DESCRIPTION OF THE TASK: Find the word "courgettes" in the data below and copy each line that holds it.
________________________
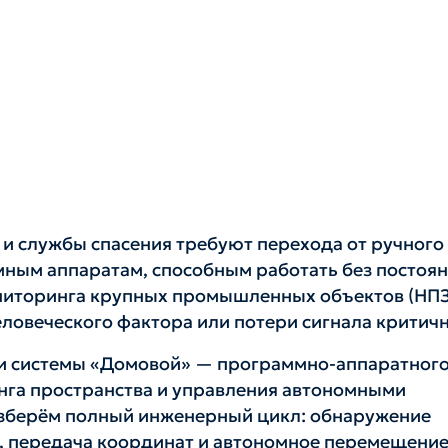
и службы спасения требуют перехода от ручного
мным аппаратам, способным работать без постоя
ониторинга крупных промышленных объектов (НПЗ
еловеческого фактора или потери сигнала критич
ки системы «Домовой» — программно-аппаратног
нга пространства и управления автономными
зберём полный инженерный цикл: обнаружение
, передача координат и автономное перемещение 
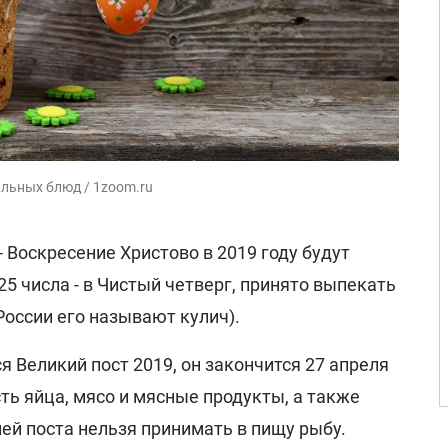
льных блюд / 1zoom.ru
- Воскресение Христово в 2019 году будут
25 числа - в Чистый четверг, принято выпекать
 России его называют кулич).
я Великий пост 2019, он закончится 27 апреля
сть яйца, мясо и мясные продукты, а также
ей поста нельзя принимать в пищу рыбу.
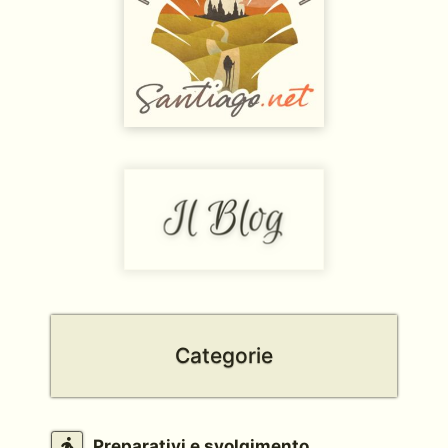
Categorie
Preparativi e svolgimento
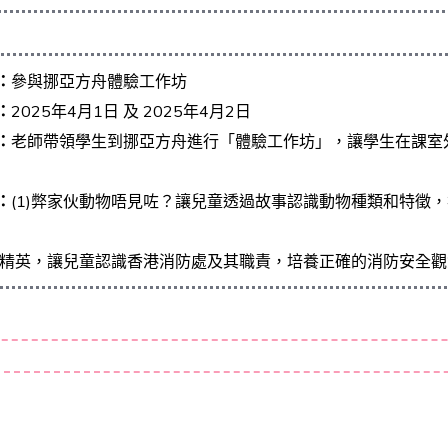
：
參與挪亞方舟體驗工作坊
：
2025年4月1日 及 2025年4月2日
：
老師帶領學生到挪亞方舟進行「體驗工作坊」，讓學生在課室
：
(1)弊家伙動物唔見咗？讓兒童透過故事認識動物種類和特徵
防小精英，讓兒童認識香港消防處及其職責，培養正確的消防安全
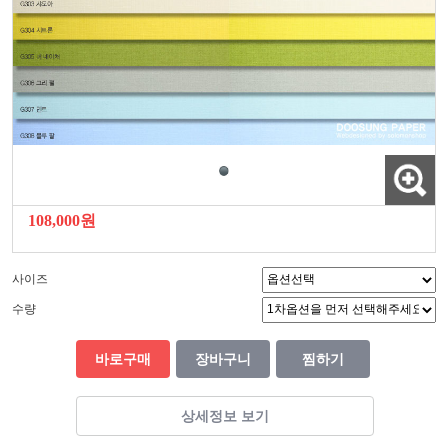
108,000원
사이즈
수량
바로구매
장바구니
찜하기
상세정보 보기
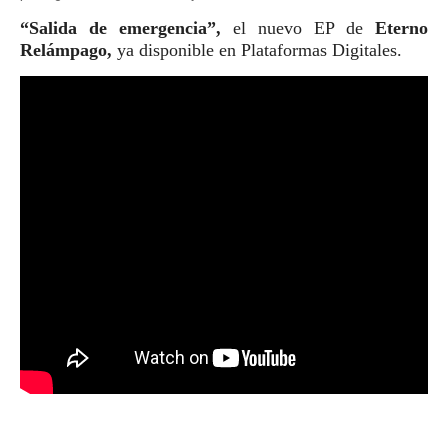
“Salida de emergencia”,
el nuevo EP de
Eterno
Relámpago,
ya disponible en Plataformas Digitales.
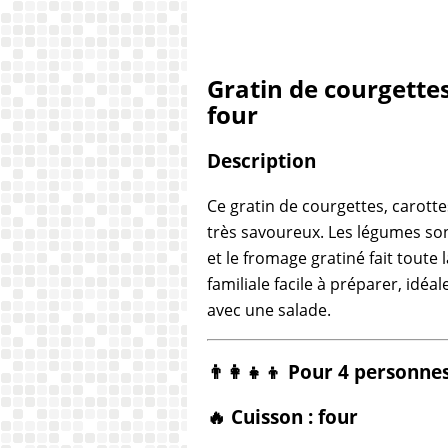
Gratin de courgettes
four
Description
Ce gratin de courgettes, carotte
très savoureux. Les légumes son
et le fromage gratiné fait toute
familiale facile à préparer, idé
avec une salade.
👨‍👩‍👧‍👦 Pour 4 personne
🔥 Cuisson : four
________________________
FINISHED EXERCISE:
Gratin de courgettes
Ce gratin de courgettes, carotte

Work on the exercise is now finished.